> **Action item**:
When copying the data, keep every line exactly the same.

Records for processing Block Start

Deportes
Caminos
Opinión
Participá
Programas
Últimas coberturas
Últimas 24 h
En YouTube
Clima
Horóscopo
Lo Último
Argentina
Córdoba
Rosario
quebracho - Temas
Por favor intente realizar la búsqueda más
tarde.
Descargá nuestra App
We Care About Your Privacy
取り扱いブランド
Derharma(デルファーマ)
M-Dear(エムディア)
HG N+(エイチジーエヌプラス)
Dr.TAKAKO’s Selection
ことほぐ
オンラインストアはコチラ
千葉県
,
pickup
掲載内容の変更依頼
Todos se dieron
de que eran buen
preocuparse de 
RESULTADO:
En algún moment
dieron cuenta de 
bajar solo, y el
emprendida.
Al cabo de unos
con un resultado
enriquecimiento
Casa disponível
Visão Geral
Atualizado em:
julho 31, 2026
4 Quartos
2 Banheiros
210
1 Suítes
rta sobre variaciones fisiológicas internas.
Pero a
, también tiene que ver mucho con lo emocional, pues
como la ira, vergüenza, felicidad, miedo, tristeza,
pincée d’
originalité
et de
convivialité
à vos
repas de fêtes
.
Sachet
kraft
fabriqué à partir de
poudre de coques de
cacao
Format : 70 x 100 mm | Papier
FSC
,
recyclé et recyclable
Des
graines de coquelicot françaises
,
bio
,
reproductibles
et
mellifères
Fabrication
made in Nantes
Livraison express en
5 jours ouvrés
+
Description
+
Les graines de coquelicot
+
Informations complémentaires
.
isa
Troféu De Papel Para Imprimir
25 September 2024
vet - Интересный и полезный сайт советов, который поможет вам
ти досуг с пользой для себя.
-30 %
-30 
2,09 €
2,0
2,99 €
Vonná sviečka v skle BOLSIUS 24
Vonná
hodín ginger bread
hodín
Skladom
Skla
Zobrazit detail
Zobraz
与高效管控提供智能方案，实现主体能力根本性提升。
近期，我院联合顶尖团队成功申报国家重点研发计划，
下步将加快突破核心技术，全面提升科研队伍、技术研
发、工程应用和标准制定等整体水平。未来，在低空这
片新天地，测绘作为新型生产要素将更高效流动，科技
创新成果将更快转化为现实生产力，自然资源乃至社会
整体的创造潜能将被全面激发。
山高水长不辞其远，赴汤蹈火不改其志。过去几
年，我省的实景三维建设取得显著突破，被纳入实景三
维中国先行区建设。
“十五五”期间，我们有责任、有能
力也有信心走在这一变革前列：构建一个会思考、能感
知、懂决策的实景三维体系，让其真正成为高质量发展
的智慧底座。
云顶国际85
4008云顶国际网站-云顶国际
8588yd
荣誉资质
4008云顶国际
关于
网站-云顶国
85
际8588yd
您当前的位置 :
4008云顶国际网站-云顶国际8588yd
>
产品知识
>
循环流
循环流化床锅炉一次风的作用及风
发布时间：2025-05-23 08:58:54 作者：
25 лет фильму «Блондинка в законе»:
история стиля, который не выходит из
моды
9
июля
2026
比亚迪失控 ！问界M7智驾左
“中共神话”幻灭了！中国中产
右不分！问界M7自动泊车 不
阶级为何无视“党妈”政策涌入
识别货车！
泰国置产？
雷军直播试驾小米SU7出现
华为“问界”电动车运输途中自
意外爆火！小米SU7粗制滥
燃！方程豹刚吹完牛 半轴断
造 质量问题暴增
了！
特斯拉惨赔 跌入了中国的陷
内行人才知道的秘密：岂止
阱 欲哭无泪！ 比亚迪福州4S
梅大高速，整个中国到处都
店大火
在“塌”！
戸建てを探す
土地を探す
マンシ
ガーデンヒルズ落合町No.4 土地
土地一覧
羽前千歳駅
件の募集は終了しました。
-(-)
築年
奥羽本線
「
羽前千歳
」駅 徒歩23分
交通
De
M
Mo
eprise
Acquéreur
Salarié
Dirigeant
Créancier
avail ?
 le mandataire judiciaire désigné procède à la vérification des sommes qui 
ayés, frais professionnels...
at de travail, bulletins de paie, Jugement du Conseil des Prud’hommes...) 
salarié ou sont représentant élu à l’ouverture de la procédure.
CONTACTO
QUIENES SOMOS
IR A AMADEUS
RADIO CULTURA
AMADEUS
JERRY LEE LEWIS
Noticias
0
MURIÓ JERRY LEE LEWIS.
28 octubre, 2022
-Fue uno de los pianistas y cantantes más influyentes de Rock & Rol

Records for processing Block End

> **Expected answer**:
Deportes
Caminos
Opinión
Participá
Programas
Últimas coberturas
Últimas 24 h
En YouTube
Clima
Horóscopo
Lo Último
Argentina
Córdoba
Rosario
quebracho - Temas
Por favor intente realizar la búsqueda más
tarde.
Descargá nuestra App
We Care About Your Privacy
取り扱いブランド
Derharma(デルファーマ)
M-Dear(エムディア)
HG N+(エイチジーエヌプラス)
Dr.TAKAKO’s Selection
ことほぐ
オンラインストアはコチラ
千葉県
,
pickup
掲載内容の変更依頼
Todos se dieron
de que eran buen
preocuparse de 
RESULTADO:
En algún moment
dieron cuenta de 
bajar solo, y el
emprendida.
Al cabo de unos
con un resultado
enriquecimiento
Casa disponível
Visão Geral
Atualizado em:
julho 31, 2026
4 Quartos
2 Banheiros
210
1 Suítes
rta sobre variaciones fisiológicas internas.
Pero a
, también tiene que ver mucho con lo emocional, pues
como la ira, vergüenza, felicidad, miedo, tristeza,
pincée d’
originalité
et de
convivialité
à vos
repas de fêtes
.
Sachet
kraft
fabriqué à partir de
poudre de coques de
cacao
Format : 70 x 100 mm | Papier
FSC
,
recyclé et recyclable
Des
graines de coquelicot françaises
,
bio
,
reproductibles
et
mellifères
Fabrication
made in Nantes
Livraison express en
5 jours ouvrés
+
Description
+
Les graines de coquelicot
+
Informations complémentaires
.
isa
Troféu De Papel Para Imprimir
25 September 2024
vet - Интересный и полезный сайт советов, который поможет вам
ти досуг с пользой для себя.
-30 %
-30 
2,09 €
2,0
2,99 €
Vonná sviečka v skle BOLSIUS 24
Vonná
hodín ginger bread
hodín
Skladom
Skla
Zobrazit detail
Zobraz
与高效管控提供智能方案，实现主体能力根本性提升。
近期，我院联合顶尖团队成功申报国家重点研发计划，
下步将加快突破核心技术，全面提升科研队伍、技术研
发、工程应用和标准制定等整体水平。未来，在低空这
片新天地，测绘作为新型生产要素将更高效流动，科技
创新成果将更快转化为现实生产力，自然资源乃至社会
整体的创造潜能将被全面激发。
山高水长不辞其远，赴汤蹈火不改其志。过去几
年，我省的实景三维建设取得显著突破，被纳入实景三
维中国先行区建设。
“十五五”期间，我们有责任、有能
力也有信心走在这一变革前列：构建一个会思考、能感
知、懂决策的实景三维体系，让其真正成为高质量发展
的智慧底座。
云顶国际85
4008云顶国际网站-云顶国际
8588yd
荣誉资质
4008云顶国际
关于
网站-云顶国
85
际8588yd
您当前的位置 :
4008云顶国际网站-云顶国际8588yd
>
产品知识
>
循环流
循环流化床锅炉一次风的作用及风
发布时间：2025-05-23 08:58:54 作者：
25 лет фильму «Блондинка в законе»:
история стиля, который не выходит из
моды
9
июля
2026
比亚迪失控 ！问界M7智驾左
“中共神话”幻灭了！中国中产
右不分！问界M7自动泊车 不
阶级为何无视“党妈”政策涌入
识别货车！
泰国置产？
雷军直播试驾小米SU7出现
华为“问界”电动车运输途中自
意外爆火！小米SU7粗制滥
燃！方程豹刚吹完牛 半轴断
造 质量问题暴增
了！
特斯拉惨赔 跌入了中国的陷
内行人才知道的秘密：岂止
阱 欲哭无泪！ 比亚迪福州4S
梅大高速，整个中国到处都
店大火
在“塌”！
戸建てを探す
土地を探す
マンシ
ガーデンヒルズ落合町No.4 土地
土地一覧
羽前千歳駅
件の募集は終了しました。
-(-)
築年
奥羽本線
「
羽前千歳
」駅 徒歩23分
交通
De
M
Mo
eprise
Acquéreur
Salarié
Dirigeant
Créancier
avail ?
 le mandataire judiciaire désigné procède à la vérification des sommes qui 
ayés, frais professionnels...
at de travail, bulletins de paie, Jugement du Conseil des Prud’hommes...) 
salarié ou sont représentant élu à l’ouverture de la procédure.
CONTACTO
QUIENES SOMOS
IR A AMADEUS
RADIO CULTURA
AMADEUS
JERRY LEE LEWIS
Noticias
0
MURIÓ JERRY LEE LEWIS.
28 octubre, 2022
-Fue uno de los pianistas y cantantes más influyentes de Rock & Rol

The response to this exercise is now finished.